» TASK ITEM
Search the data below for the word "GUTS" and copy each line that holds it.

(Stored items)

● ● ● ●

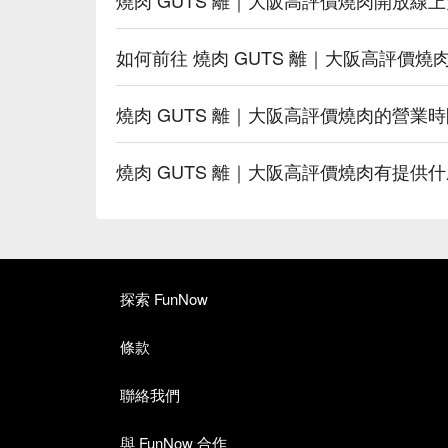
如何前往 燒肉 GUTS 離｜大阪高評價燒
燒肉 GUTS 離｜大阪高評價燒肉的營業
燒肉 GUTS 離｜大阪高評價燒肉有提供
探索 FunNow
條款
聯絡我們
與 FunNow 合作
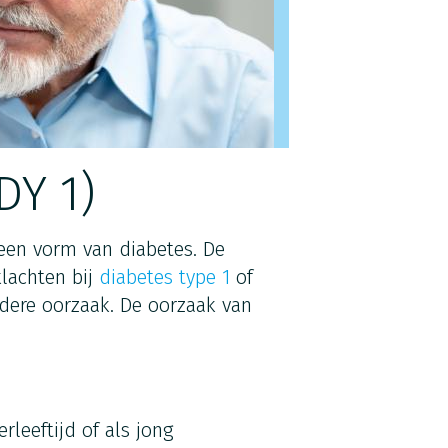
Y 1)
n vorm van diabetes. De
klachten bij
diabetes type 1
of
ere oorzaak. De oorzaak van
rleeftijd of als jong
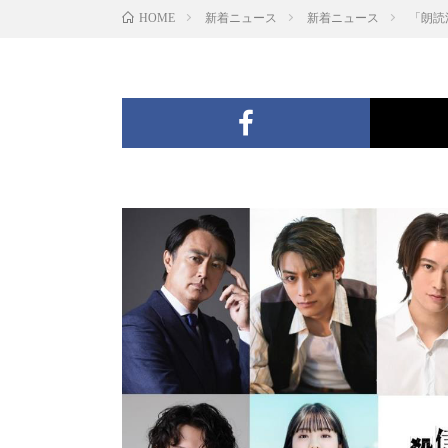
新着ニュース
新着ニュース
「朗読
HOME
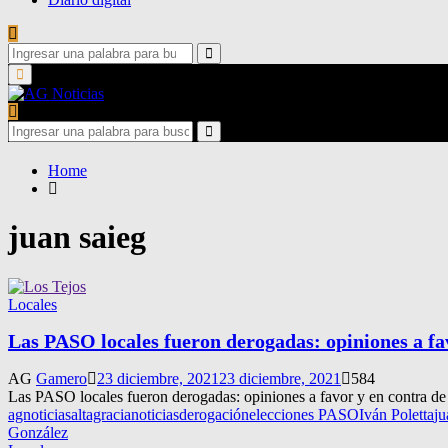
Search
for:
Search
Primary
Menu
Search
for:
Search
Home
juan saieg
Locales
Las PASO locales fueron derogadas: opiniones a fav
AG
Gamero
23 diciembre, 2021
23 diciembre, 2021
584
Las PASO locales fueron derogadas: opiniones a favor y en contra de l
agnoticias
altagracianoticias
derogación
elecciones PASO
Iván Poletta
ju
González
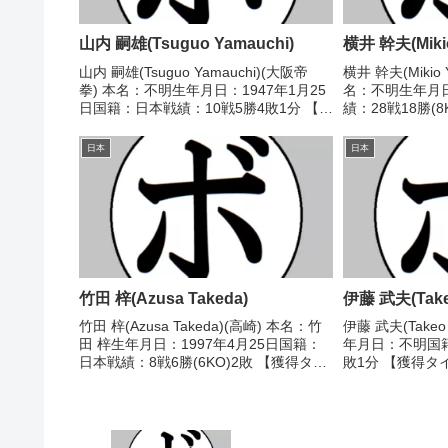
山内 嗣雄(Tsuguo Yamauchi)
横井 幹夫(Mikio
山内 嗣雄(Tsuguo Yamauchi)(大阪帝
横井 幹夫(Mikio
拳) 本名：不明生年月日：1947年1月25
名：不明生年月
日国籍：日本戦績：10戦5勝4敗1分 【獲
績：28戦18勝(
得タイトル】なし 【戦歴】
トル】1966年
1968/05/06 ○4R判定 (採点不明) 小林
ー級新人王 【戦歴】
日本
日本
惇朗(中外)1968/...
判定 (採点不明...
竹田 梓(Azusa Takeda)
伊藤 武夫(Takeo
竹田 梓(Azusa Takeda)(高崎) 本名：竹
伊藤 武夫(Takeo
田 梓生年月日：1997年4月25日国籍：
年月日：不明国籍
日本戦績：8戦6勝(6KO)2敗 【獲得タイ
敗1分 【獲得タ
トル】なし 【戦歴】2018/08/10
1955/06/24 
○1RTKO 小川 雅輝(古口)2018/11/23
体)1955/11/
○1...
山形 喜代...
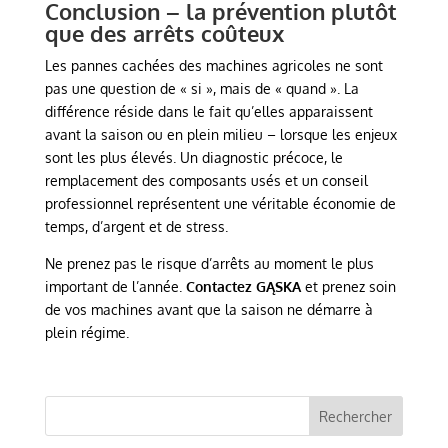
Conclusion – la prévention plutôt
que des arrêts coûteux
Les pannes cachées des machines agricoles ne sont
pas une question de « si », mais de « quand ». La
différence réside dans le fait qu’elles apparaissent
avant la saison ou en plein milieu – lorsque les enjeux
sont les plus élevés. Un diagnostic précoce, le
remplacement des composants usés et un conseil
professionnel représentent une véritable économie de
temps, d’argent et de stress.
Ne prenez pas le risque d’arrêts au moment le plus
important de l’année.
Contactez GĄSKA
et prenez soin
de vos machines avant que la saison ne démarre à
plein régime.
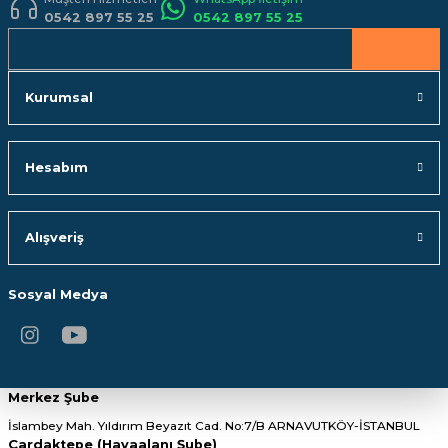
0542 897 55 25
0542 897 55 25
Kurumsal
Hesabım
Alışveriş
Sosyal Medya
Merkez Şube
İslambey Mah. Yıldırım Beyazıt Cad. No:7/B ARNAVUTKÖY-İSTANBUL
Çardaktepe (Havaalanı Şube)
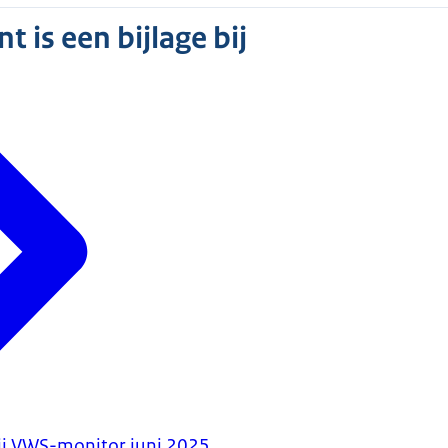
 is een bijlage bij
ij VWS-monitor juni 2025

● ● ● ●

» SOLVED EXERCISE
如何前往 燒肉 GUTS 離｜大阪高評價燒
燒肉 GUTS 離｜大阪高評價燒肉的營業
燒肉 GUTS 離｜大阪高評價燒肉有提供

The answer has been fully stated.